Câncer de mama. Três palavras que assustam as mulheres, que as fazem alterar sua rotina, prioridades e cuidados. Três palavras que correspondem à 28,1% do total de diagnósticos cancerígenos por ano no Brasil, segundo o Instituto Nacional de Câncer José Alencar Gomes da Silva (Inca). Além disso, é o principal tipo de neoplasma que atinge o sexo feminino.

Os fatores de risco ficam por conta da idade (acima de 50 anos), histórico familiar ou questões pessoais, como uso de hormônios externos, obesidade, e consumo e álcool. Com o avanço da medicina, hoje o diagnóstico positivo para o tumor não significa mais uma sentença negativa, mas mesmo assim continua mexendo com o estado emocional da paciente, já que a intervenção cirúrgica altera a estética feminina. Ainda assim a forma com a qual se lida com o tratamento é fundamental.
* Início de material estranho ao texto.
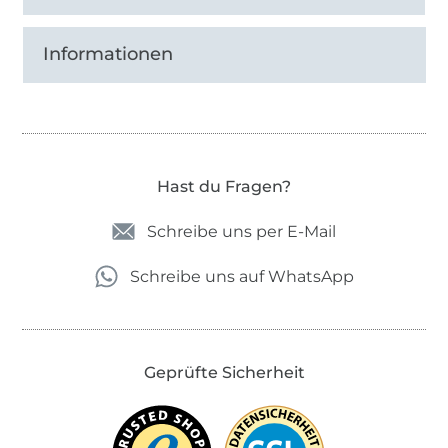
Informationen
Hast du Fragen?
Schreibe uns per E-Mail
Schreibe uns auf WhatsApp
Geprüfte Sicherheit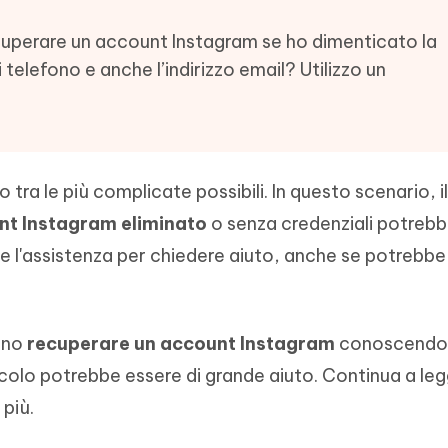
- Mac Data Recovery
iapositive in pochi secondi con
Riassumitore di documenti PDF con 
e i file eliminati su Mac
uperare un account Instagram se ho dimenticato la
Tenorshare AI Writer
Hot
telefono e anche l’indirizzo email? Utilizzo un
New
hare AI Bypass
 - APP Android Fake GPS
iCareFone Transfer APP
Scrivere in modo più intelligente, pi
re i contenuti dell' AI in
veloce e migliore con l'AI
 la posizione di Android senza
Trasferire chat Whatsapp
 simili a quelli umani
Android/iPhone
eanup Pro
tra le più complicate possibili. In questo scenario, il
iPhone con AI gratis
nt Instagram eliminato
o senza credenziali potrebb
e l'assistenza per chiedere aiuto, anche se potrebbe
iono
recuperare un account Instagram
conoscendo 
icolo potrebbe essere di grande aiuto. Continua a leg
 più.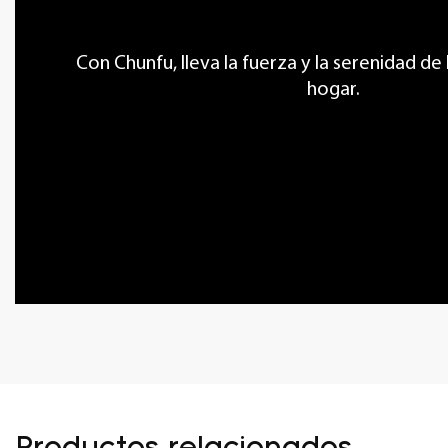
Con Chunfu, lleva la fuerza y ​​la serenidad de
hogar.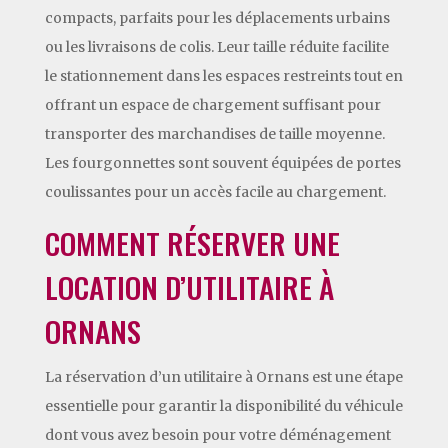
compacts, parfaits pour les déplacements urbains
ou les livraisons de colis. Leur taille réduite facilite
le stationnement dans les espaces restreints tout en
offrant un espace de chargement suffisant pour
transporter des marchandises de taille moyenne.
Les fourgonnettes sont souvent équipées de portes
coulissantes pour un accès facile au chargement.
COMMENT RÉSERVER UNE
LOCATION D’UTILITAIRE À
ORNANS
La réservation d’un utilitaire à Ornans est une étape
essentielle pour garantir la disponibilité du véhicule
dont vous avez besoin pour votre déménagement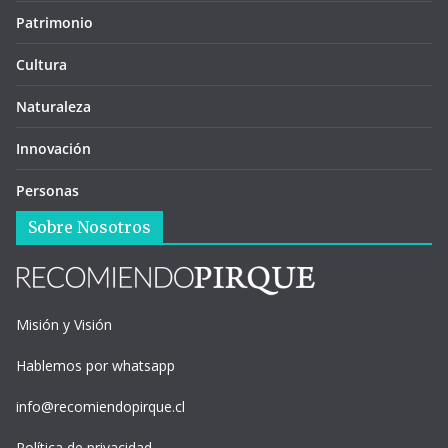
Patrimonio
Cultura
Naturaleza
Innovación
Personas
Sobre Nosotros
Misión y Visión
Hablemos por whatsapp
info@recomiendopirque.cl
Política de privacidad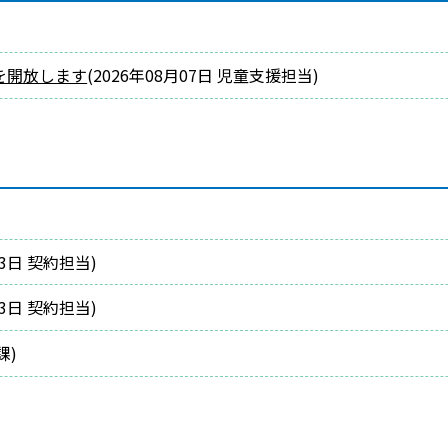
を開放します
(
2026年08月07日
児童支援担当
)
03日
契約担当
)
03日
契約担当
)
課
)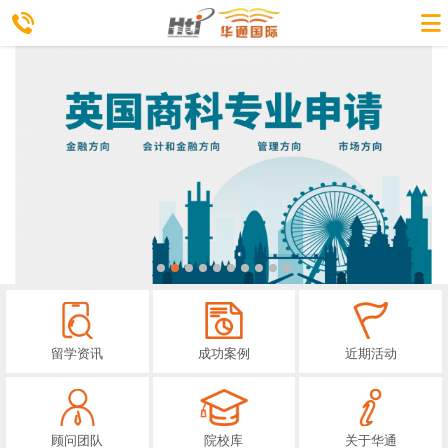
留学资讯
成功案例
近期活动
顾问团队
院校库
关于华通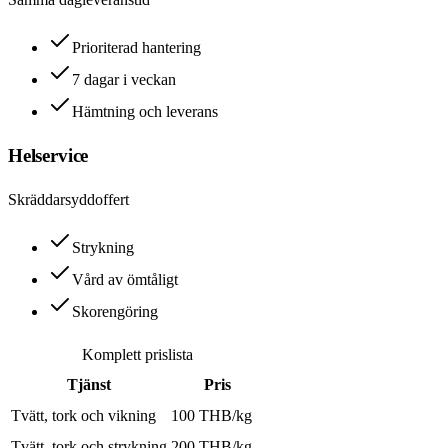
Prioriterad hantering
7 dagar i veckan
Hämtning och leverans
Helservice
Skräddarsydd
offert
Strykning
Vård av ömtåligt
Skorengöring
Komplett prislista
Tjänst
Pris
Tvätt, tork och vikning
100 THB/kg
Tvätt, tork och strykning
200 THB/kg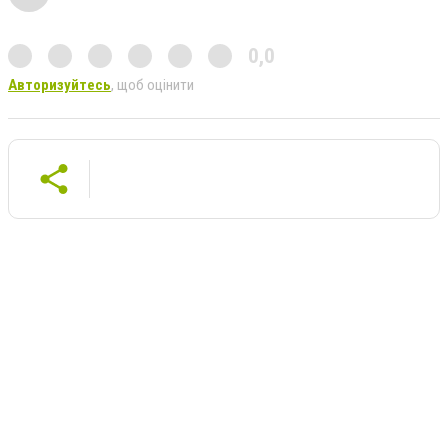
0,0
Авторизуйтесь
, щоб оцінити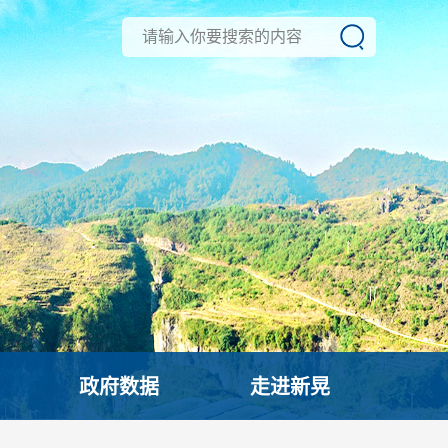
政府数据
走进新晃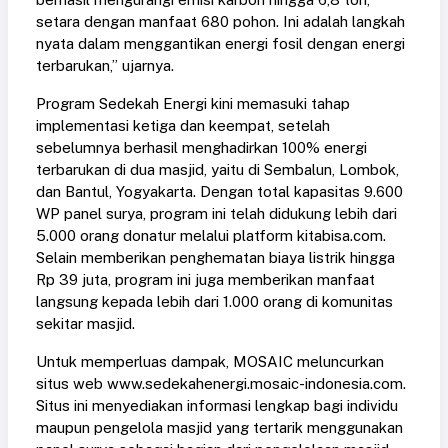
setara dengan manfaat 680 pohon. Ini adalah langkah
nyata dalam menggantikan energi fosil dengan energi
terbarukan,” ujarnya.
Program Sedekah Energi kini memasuki tahap
implementasi ketiga dan keempat, setelah
sebelumnya berhasil menghadirkan 100% energi
terbarukan di dua masjid, yaitu di Sembalun, Lombok,
dan Bantul, Yogyakarta. Dengan total kapasitas 9.600
WP panel surya, program ini telah didukung lebih dari
5.000 orang donatur melalui platform kitabisa.com.
Selain memberikan penghematan biaya listrik hingga
Rp 39 juta, program ini juga memberikan manfaat
langsung kepada lebih dari 1.000 orang di komunitas
sekitar masjid.
Untuk memperluas dampak, MOSAIC meluncurkan
situs web www.sedekahenergi.mosaic-indonesia.com.
Situs ini menyediakan informasi lengkap bagi individu
maupun pengelola masjid yang tertarik menggunakan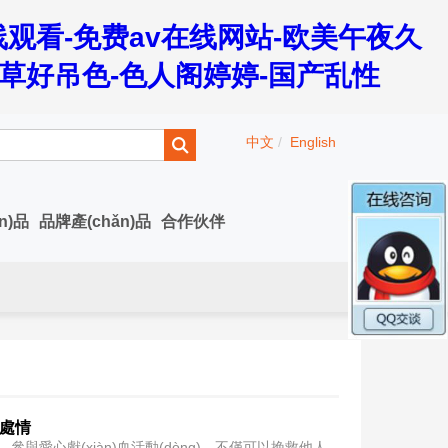
观看-免费av在线网站-欧美午夜久
青草好吊色-色人阁婷婷-国产乱性
中文
/
English
n)品
品牌產(chǎn)品
合作伙伴
處處情
g)。參與愛心獻(xiàn)血活動(dòng)，不僅可以挽救他人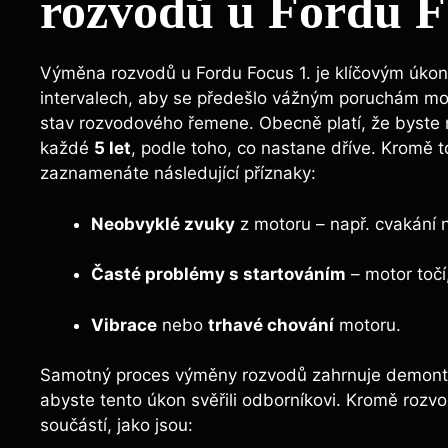
rozvodů u Fordu ​
Výměna rozvodů u⁣ Fordu ​Focus‌ 1. je ‌klíčovým‍ úkon
intervalech,⁣ aby‍ se‍ předešlo⁢ vážným poruchám m
stav rozvodového řemene.‍ Obecně platí, že​ byste 
každé
5 let
, podle toho, co nastane dříve.​ Kromě to
zaznamenáte‍ následující příznaky:
Neobvyklé⁣ zvuky
z motoru – např. cvakání⁤ 
Časté ⁢problémy s startováním
⁤– motor ​toč
Vibrace
nebo
trhavé​ chování
motoru.
Samotný​ proces výměny rozvodů⁤ zahrnuje demontáž
abyste tento úkon svěřili odborníkovi. Kromě rozvo
součástí, ‍jako jsou: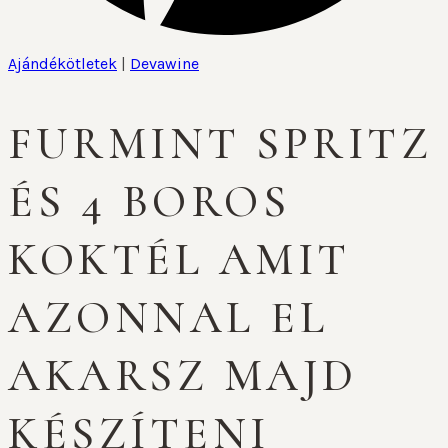
Ajándékötletek
|
Devawine
FURMINT SPRITZ
ÉS 4 BOROS
KOKTÉL AMIT
AZONNAL EL
AKARSZ MAJD
KÉSZÍTENI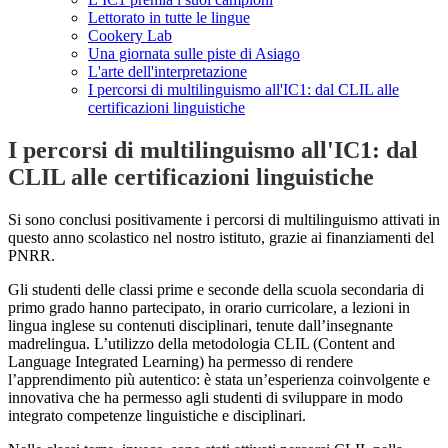
Lettorato in tutte le lingue
Cookery Lab
Una giornata sulle piste di Asiago
L'arte dell'interpretazione
I percorsi di multilinguismo all'IC1: dal CLIL alle
certificazioni linguistiche
I percorsi di multilinguismo all'IC1: dal
CLIL alle certificazioni linguistiche
Si sono conclusi positivamente i percorsi di multilinguismo attivati in
questo anno scolastico nel nostro istituto, grazie ai finanziamenti del
PNRR.
Gli studenti delle classi prime e seconde della scuola secondaria di
primo grado hanno partecipato, in orario curricolare, a lezioni in
lingua inglese su contenuti disciplinari, tenute dall’insegnante
madrelingua. L’utilizzo della metodologia CLIL (Content and
Language Integrated Learning) ha permesso di rendere
l’apprendimento più autentico: è stata un’esperienza coinvolgente e
innovativa che ha permesso agli studenti di sviluppare in modo
integrato competenze linguistiche e disciplinari.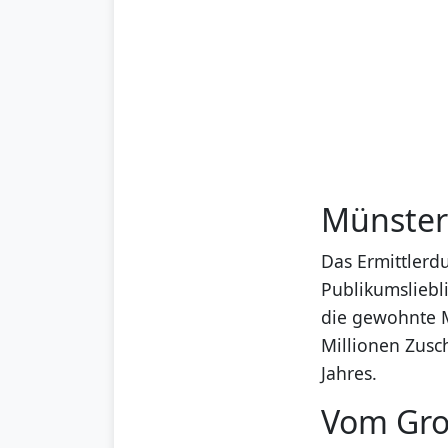
Münster 
Das Ermittlerd
Publikumsliebl
die gewohnte 
Millionen Zusc
Jahres.
Vom Gro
E um bonito exemplo é o da Eva


Eva Haig Adourian Colombo Arnold é mestre em direito pela Universidade Estadual Paulista Júlio Mesquita Filho (Unesp) em direito organizacional público e privado, é ex-pesquisadora da Fundação de Amparo à Pesquisa do Estado de São Paulo (Fapesp), foi aprovada em primeiro lugar no concurso público para cargo permanente de professora universitária, é coautora do Código Civil Interpretado da editora Manole e membra do Instituto Paulista de Direito Comercial e da Integração (IPDCI), desde 1998. Recentemente, foi aprovada no concurso do Instituto Nacional do Seguro Social (INSS) e é professora titular do Centro Universitário Moura Lacerda.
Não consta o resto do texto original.